So, the coverage of Trump was more than 12 to 1 negative; the coverage of Obama was more than 2 to 1 positive.
One year later, in October, 2018, the Media Research Center stated that, “Over the summer, the broadcast networks have continued to pound Donald Trump and his team with the most hostile coverage of a president in TV news history — 92% negative, vs. just 8% positive.”
By January, 2020, the figure had risen to 93 percent negative.
Certainly, Trump’s provocation of the media plays into these numbers. But whatever the cause, the anti-Trump sentiments have only intensified, and in increasingly unvarnished fashion at that.
As for the political leanings of the media, Nate Silver wrote in 2017 that, “As of 2013, only 7 percent of [journalists] identified as Republicans.” (This was down from 25.7 percent in 1971; strikingly, as of 2013, half identified as independent.)

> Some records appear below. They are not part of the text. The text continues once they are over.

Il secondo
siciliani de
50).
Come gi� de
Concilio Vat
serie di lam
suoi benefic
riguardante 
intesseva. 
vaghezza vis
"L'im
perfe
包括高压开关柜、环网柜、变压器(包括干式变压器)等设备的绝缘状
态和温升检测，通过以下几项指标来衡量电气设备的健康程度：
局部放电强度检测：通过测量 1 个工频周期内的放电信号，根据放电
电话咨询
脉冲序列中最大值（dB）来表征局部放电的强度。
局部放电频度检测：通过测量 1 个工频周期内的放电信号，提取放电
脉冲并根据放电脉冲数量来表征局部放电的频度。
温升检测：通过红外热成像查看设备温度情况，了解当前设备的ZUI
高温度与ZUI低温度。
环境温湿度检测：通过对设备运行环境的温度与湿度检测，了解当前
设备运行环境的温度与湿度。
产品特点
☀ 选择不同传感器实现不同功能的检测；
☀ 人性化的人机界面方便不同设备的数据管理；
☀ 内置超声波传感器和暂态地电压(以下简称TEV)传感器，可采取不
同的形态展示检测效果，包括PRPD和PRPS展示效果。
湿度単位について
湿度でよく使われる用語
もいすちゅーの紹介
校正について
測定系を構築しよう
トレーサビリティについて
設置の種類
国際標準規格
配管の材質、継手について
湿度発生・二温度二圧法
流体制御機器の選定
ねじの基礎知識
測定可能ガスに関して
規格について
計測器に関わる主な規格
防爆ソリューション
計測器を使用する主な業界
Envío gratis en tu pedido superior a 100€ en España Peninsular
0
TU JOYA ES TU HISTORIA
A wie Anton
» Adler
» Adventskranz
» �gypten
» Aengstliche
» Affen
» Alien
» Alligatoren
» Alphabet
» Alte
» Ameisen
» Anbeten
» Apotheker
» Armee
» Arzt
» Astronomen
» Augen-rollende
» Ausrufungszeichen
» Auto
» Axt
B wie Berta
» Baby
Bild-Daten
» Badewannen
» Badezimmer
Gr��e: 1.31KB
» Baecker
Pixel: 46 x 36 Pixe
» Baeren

And, a 2017 article in Politico points out, “The national media really does work in a bubble, something that wasn’t true as recently as 2008. And the bubble is growing more extreme. Concentrated heavily along the coasts, the bubble is both geographic and political. If you’re a working journalist, odds aren’t just that you work in a pro-Clinton county—odds are that you reside in one of the nation’s most pro-Clinton counties” (their emphasis).
With good reason, the article, written by Jack Shafer and Tucker Doherty, carried this title and subtitle: “The Media Bubble Is Worse Than You Think. We crunched the data on where journalists work and how fast it’s changing. The results should worry you.”
And then, this striking observation: “The people who report, edit, produce and publish news can’t help being affected—deeply affected—by the environment around them. Former New York Times public editor Daniel Okrent got at this when he analyzed the decidedly liberal bent of his newspaper’s staff in a 2004 column that rewards rereading today. The ‘heart, mind, and habits’ of the Times, he wrote, cannot be divorced from the ethos of the cosmopolitan city where it is produced. On such subjects as abortion, gay rights, gun control and environmental regulation, the Times’ news reporting is a pretty good reflection of its region’s dominant predisposition.”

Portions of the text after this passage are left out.